Web

How web bloat impacts users with slow devices

A great post by Dan Luu looking at the relative performance of different web platforms running on devices with limited CPUs.

How web bloat impacts users with slow devices

I love Dan’s in-depth posts so much. The amount of detail and care that goes into these is incredible. Also cool to see Ghost up there in the top tier of performance. A few thoughts on that:

All good platforms rendering a basic page are spitting out cached HTML/CSS. So while they may have vastly different perf at scale and under load, where other things become a bottleneck (often DB connection), a single page load is a more neutral comparison with less variance.

So what is the variance?

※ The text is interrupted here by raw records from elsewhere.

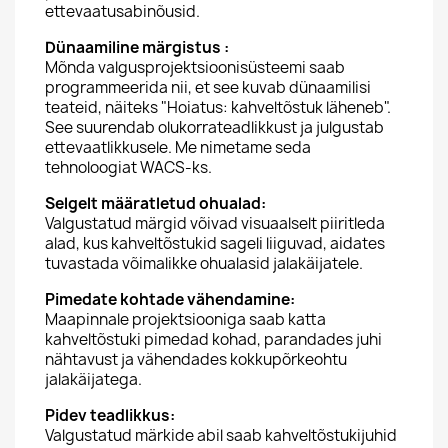
ettevaatusabinõusid.
Dünaamiline märgistus :
Mõnda valgusprojektsioonisüsteemi saab
programmeerida nii, et see kuvab dünaamilisi
teateid, näiteks "Hoiatus: kahveltõstuk läheneb".
See suurendab olukorrateadlikkust ja julgustab
ettevaatlikkusele. Me nimetame seda
tehnoloogiat WACS-ks.
Selgelt määratletud ohualad:
Valgustatud märgid võivad visuaalselt piiritleda
alad, kus kahveltõstukid sageli liiguvad, aidates
tuvastada võimalikke ohualasid jalakäijatele.
Pimedate kohtade vähendamine:
Maapinnale projektsiooniga saab katta
kahveltõstuki pimedad kohad, parandades juhi
nähtavust ja vähendades kokkupõrkeohtu
jalakäijatega.
Pidev teadlikkus:
Valgustatud märkide abil saab kahveltõstukijuhid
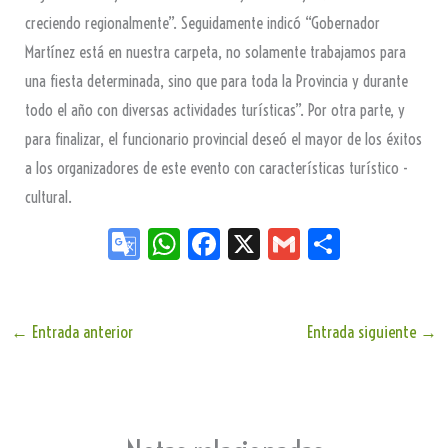
creciendo regionalmente”. Seguidamente indicó “Gobernador
Martínez está en nuestra carpeta, no solamente trabajamos para
una fiesta determinada, sino que para toda la Provincia y durante
todo el año con diversas actividades turísticas”. Por otra parte, y
para finalizar, el funcionario provincial deseó el mayor de los éxitos
a los organizadores de este evento con características turístico -
cultural.
Go
W
Fa
X
G
Sh
og
ha
ce
m
ar
le
ts
bo
ail
e
Tr
Ap
ok
←
Entrada anterior
Entrada siguiente
→
an
p
sla
te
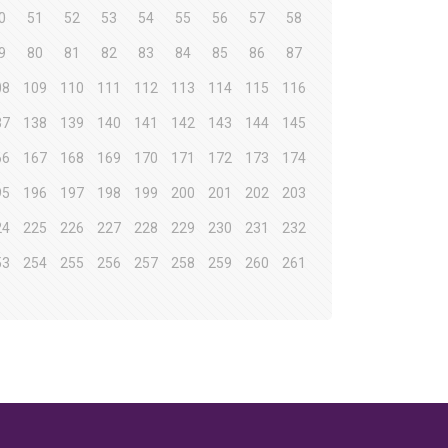
0
51
52
53
54
55
56
57
58
9
80
81
82
83
84
85
86
87
08
109
110
111
112
113
114
115
116
37
138
139
140
141
142
143
144
145
66
167
168
169
170
171
172
173
174
95
196
197
198
199
200
201
202
203
24
225
226
227
228
229
230
231
232
53
254
255
256
257
258
259
260
261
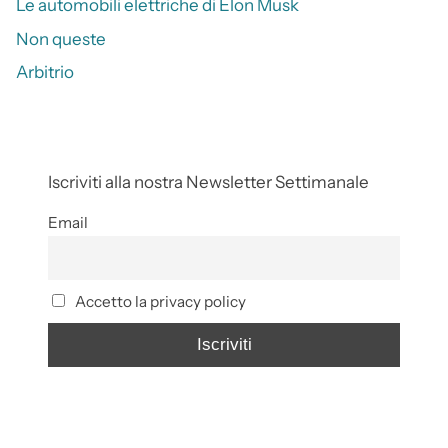
Le automobili elettriche di Elon Musk
Non queste
Arbitrio
Iscriviti alla nostra Newsletter Settimanale
Email
Accetto la privacy policy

As best I can tell: Mostly clientside JS.

All the modern platforms tend to make heavy use of client side JS libraries like React to render their UI. Discourse, which came out worst in this article, loads an entire Ember.js app to render its front end.

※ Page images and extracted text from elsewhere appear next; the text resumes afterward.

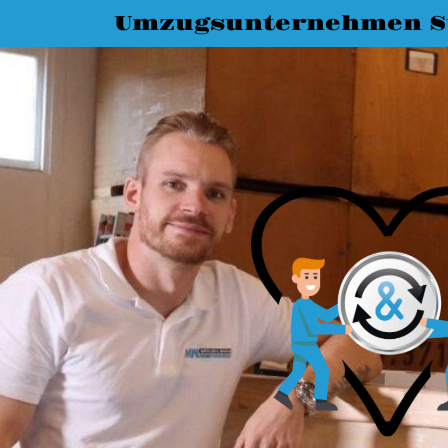
Umzugsunternehmen St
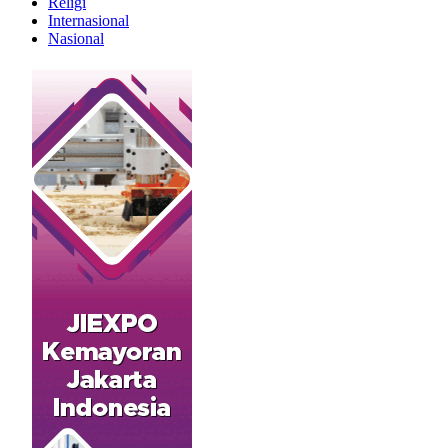
Religi
Internasional
Nasional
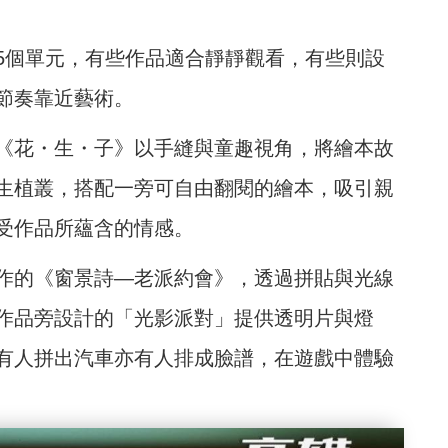
個單元，有些作品適合靜靜觀看，有些則設
節奏靠近藝術。
花・生・子》以手縫與童趣視角，將繪本故
生植叢，搭配一旁可自由翻閱的繪本，吸引親
受作品所蘊含的情感。
作的《窗景詩—老派約會》，透過拼貼與光線
作品旁設計的「光影派對」提供透明片與燈
有人拼出汽車亦有人排成臉譜，在遊戲中體驗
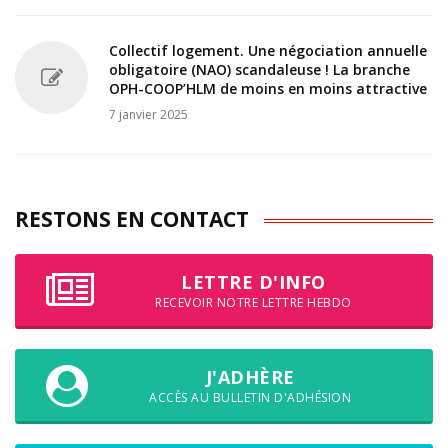
Collectif logement. Une négociation annuelle
obligatoire (NAO) scandaleuse ! La branche
OPH-COOP’HLM de moins en moins attractive
7 janvier 2025
RESTONS EN CONTACT
LETTRE D'INFO
RECEVOIR NOTRE LETTRE HEBDO
J'ADHÈRE
ACCÈS AU BULLETIN D'ADHÉSION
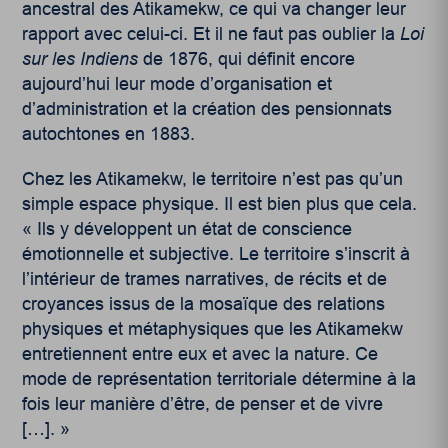
ancestral des Atikamekw, ce qui va changer leur
rapport avec celui-ci. Et il ne faut pas oublier la
Loi
sur les Indiens
de 1876, qui définit encore
aujourd’hui leur mode d’organisation et
d’administration et la création des pensionnats
autochtones en 1883.
Chez les Atikamekw, le territoire n’est pas qu’un
simple espace physique. Il est bien plus que cela.
« Ils y développent un état de conscience
émotionnelle et subjective. Le territoire s’inscrit à
l’intérieur de trames narratives, de récits et de
croyances issus de la mosaïque des relations
physiques et métaphysiques que les Atikamekw
entretiennent entre eux et avec la nature. Ce
mode de représentation territoriale détermine à la
fois leur manière d’être, de penser et de vivre
[…]. »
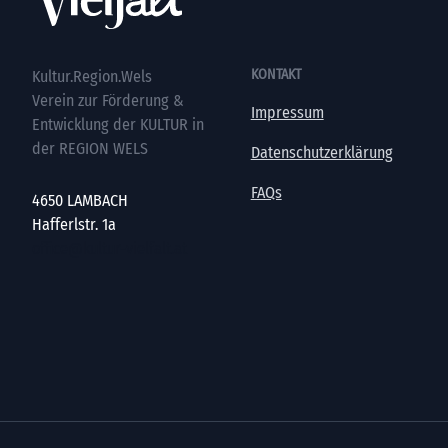
KONTAKT
Kultur.Region.Wels
Verein zur Förderung &
Impressum
Entwicklung der KULTUR in
der REGION WELS
Datenschutzerklärung
FAQs
4650 LAMBACH
Hafferlstr. 1a
office@kultur-vielfalt.at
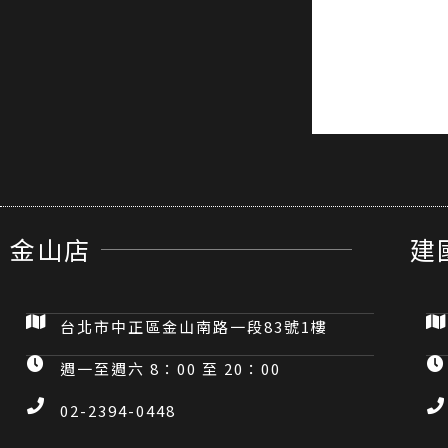
金山店
建
台北市中正區金山南路一段83號1樓
週一至週六 8：00 至 20：00
02-2394-0448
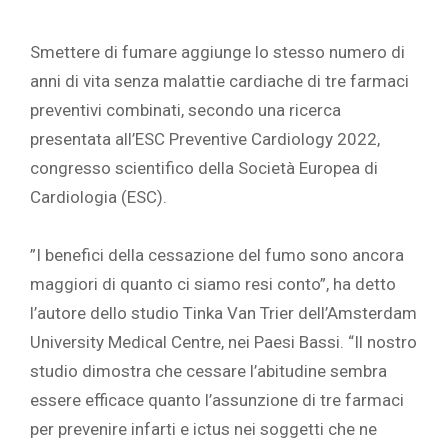
Smettere di fumare aggiunge lo stesso numero di
anni di vita senza malattie cardiache di tre farmaci
preventivi combinati, secondo una ricerca
presentata all’ESC Preventive Cardiology 2022,
congresso scientifico della Società Europea di
Cardiologia (ESC). ‎
‎ ‎
‎”I benefici della cessazione del fumo sono ancora
maggiori di quanto ci siamo resi conto”, ha detto
l’autore dello studio Tinka Van Trier dell’Amsterdam
University Medical Centre, nei Paesi Bassi. “Il nostro
studio dimostra che cessare l’abitudine sembra
essere efficace quanto l’assunzione di tre farmaci
per prevenire infarti e ictus nei soggetti che ne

Meanwhile, all the platforms at the top of the list either have no JS at all, or vanishingly small amounts of it.

Ghost just creeps into this category, somewhat intentionally and somewhat by luck.

The intentional part: we modeled our front end after WordPress circa 2012. Server side templating (but logicless, so more performant) and absolutely zero JS required to render the front end of your site. A theme can sprinkle in JS as a progressive enhancement, but it’s not a requirement.

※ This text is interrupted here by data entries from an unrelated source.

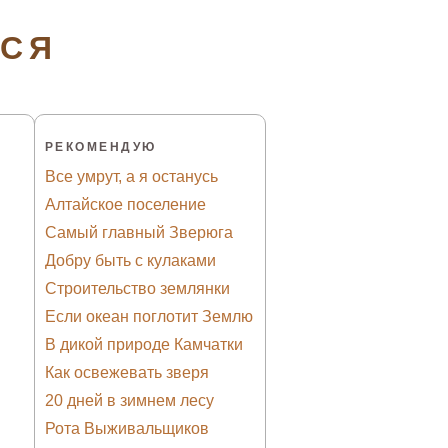
ТСЯ
РЕКОМЕНДУЮ
Все умрут, а я останусь
Алтайское поселение
Самый главный Зверюга
Добру быть с кулаками
Строительство землянки
Если океан поглотит Землю
В дикой природе Камчатки
Как освежевать зверя
20 дней в зимнем лесу
Рота Выживальщиков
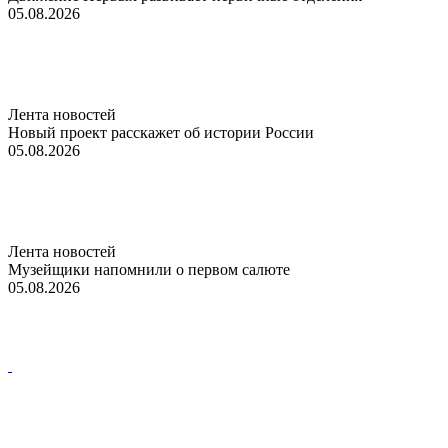
05.08.2026
Лента новостей
Новый проект расскажет об истории России
05.08.2026
Лента новостей
Музейщики напомнили о первом салюте
05.08.2026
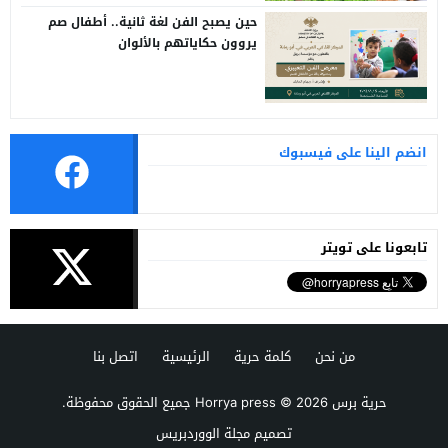
حين يصبح الفن لغة ثانية.. أطفال صم
يروون حكاياتهم بالألوان
انضم الينا على فيسبوك
تابعونا على تويتر
من نحن
كلمة حرية
الرئيسية
اتصل بنا
حرية برس Horrya press
© 2026 جميع الحقوق محفوظة.
تصميم
مجلة الووردبريس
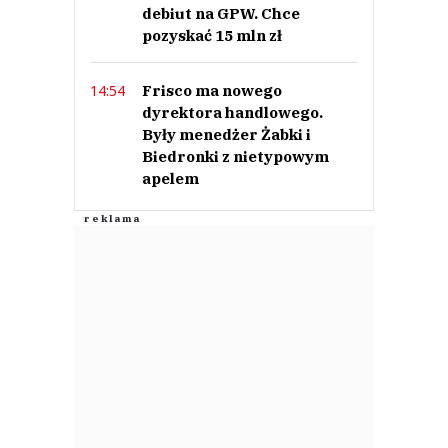
debiut na GPW. Chce
pozyskać 15 mln zł
Frisco ma nowego
14:54
dyrektora handlowego.
Były menedżer Żabki i
Biedronki z nietypowym
apelem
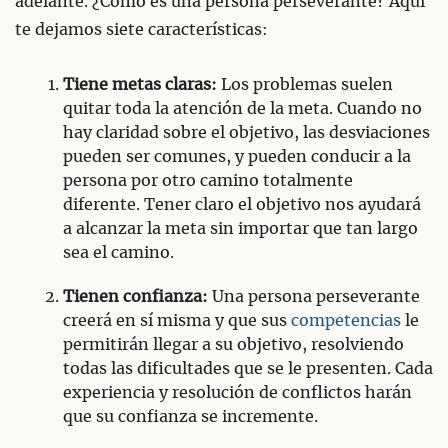
adelante. ¿Cómo es una persona perseverante? Aquí
te dejamos siete características:
Tiene metas claras:
Los problemas suelen
quitar toda la atención de la meta. Cuando no
hay claridad sobre el objetivo, las desviaciones
pueden ser comunes, y pueden conducir a la
persona por otro camino totalmente
diferente. Tener claro el objetivo nos ayudará
a alcanzar la meta sin importar que tan largo
sea el camino.
Tienen confianza:
Una persona perseverante
creerá en sí misma y que sus
competencias
le
permitirán llegar a su objetivo, resolviendo
todas las dificultades que se le presenten. Cada
experiencia y resolución de conflictos harán
que su confianza se incremente.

The lucky part: we actually do load a little bit of React on the front end these days, but not enough to have a meaningfully negative impact. We essentially have embedded front end widgets for managing components that can’t function (well) without JS. Particularly search, member signups/logins, and payments. These are unavoidable for creating the features and functionality that we want to deliver to users, but do add some overhead to the front end for perf.

I suspect we could lighten them up further by using something like HTMX, which might be an interesting path to explore in future.